|Date of last change:||26-06-2019|
|Data protection officer:||
Name: Michel Wery
Function: Finance Manager
e-mail: email@example.com Tel nr.: +31 35 628 68 48
- The Security Plan
- The Continuity Plan
- The Exit Plan
In addition, InContext has drawn up a Privacy Statement which you can find on our website. In this Privacy Statement we have described, among other things:
- Which groups InContext processes personal data for.
- Which personal data is processed.
- For what purposes and on what legal basis.
- A list of sub-processors with whom we have agreements.
- Retention periods.
The Security Plan
Technical and organizational measures taken by InContext to protect personal data and to keep it protected against loss, unauthorized access, mutilation or unlawful processing, as well as guaranteeing the (timely) availability of the data.
a.) measures to ensure that only authorized personnel have access to the Personal Data for the purposes described.
InContext gives its employees and sub-processors access via registered accounts in combination with a personal password. Access rights are granted to these accounts based on the function group to which the employee belongs. The use of these accounts is adequately logged and these accounts only give access to personal data required by the relevant person as needed.
The password must meet the following criteria:
- At least 7 characters long
- Expires every 3 months
- Must be a combination of uppercase letters, lowercase letters and numbers or symbols
Personal data (participant data) provided by clients
The InContext Project desk is the only department to receive participant data from our clients. They are responsible for correctly applying the privacy agreements / legislation to this data.
- Participant data is stored by the Project Desk department in a protected participant folder.
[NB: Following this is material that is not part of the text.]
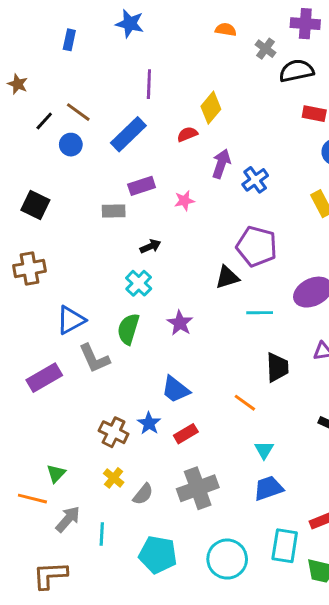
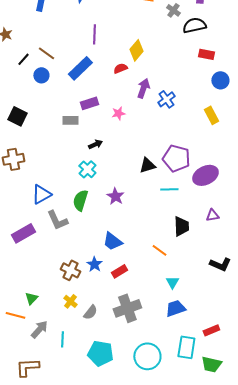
purple pentagon: (257, 246) -> (176, 158), moved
- Participant lists are not shared via e-mail with facilitators. Any communication with the participants after a training session is done via the Project Desk department.
- Facilitators are responsible for returning papers* with personal data used in an intervention.
- The Project desk department destroys participant data, both digital and hard copy.
*papers include: attendance lists / list of participants, Facet5 and TeamScape reports, (copies) certificates
b.) measures regarding data storage and security of devices Physical measures to secure the property
InContext’s premises are secured with access keys and an alarm. Employees have access via a key and an individually identifiable tag in order to switch security on and off.
InContext has a secured server room and only specifically authorized staff members and Card Services have the access key.
The data is stored exclusively in Dutch data centers.
Office 365 (Outlook)
- Exchange Online: divided among centers within Europe: the Netherlands, Finland, Ireland and Austria.
- Azure Active Directory (for synchronization of computer and mail passwords): The Netherlands, Ireland and the United States but is subject to European legislation.
Control based on Sophos:
- For Mac OS, FileVault2 is activated, the entire hard disk is encrypted and cannot be released without recovery key or password from the user.
- For Windows, Bitlocker is activated, the entire hard disk is encrypted and can only be released with the automatically generated recovery key. This changes with every new request to unlock.
Alienation / data leak / loss of devices
Employees are obliged to report alienation, a (potential) data leak and / or loss directly to the appointed privacy officer.
Devices are erased remotely when they are lost or stolen:
- JAMF: via the MDM system, all MacBooks can be locked and deleted remotely. The prerequisite for this is that the device has an internet connection.
- SecureFileSync: via the management portal, InContext can remotely withdraw the data from the device. We can also do this with the servers. The same condition applies, that the device is connected to the internet.
The Continuity Plan
a.) measures to ensure the timely availability of Personal Data. Obligation for employees to use centralized storage
InContext obliges its employees to store documents on the server in the designated customer folders and participant folders. This ensures that the continuity of the projects is secured and not dependent on individuals.
InContext uses an external backup server in the cloud. A copy of the server is made every night. This ensures data in the event of a server interruption / crash.
The Exit Plan
The exit plan sets out how the personal data we process on behalf of our clients is removed at the moment the relationship is ended.
Transferability to the client
InContext obliges its employees to store documents on the server in the designated customer folders and participant folders. If a client submits a request to transfer their personal data, InContext is able to do this without delay.
Destruction operations and their reporting
Participant lists are not saved for longer than 4 weeks after completion of an implementation
- Physical participant lists are destroyed via a sealed paper container that is emptied by a party specialized in it.
- Digital participant lists are removed from the server by the Project Desk department.
- Any e-mail contact between our facilitators and participants will be deleted annually before the end of the year. We also require our employees / freelancers to confirm the removal to us in writing.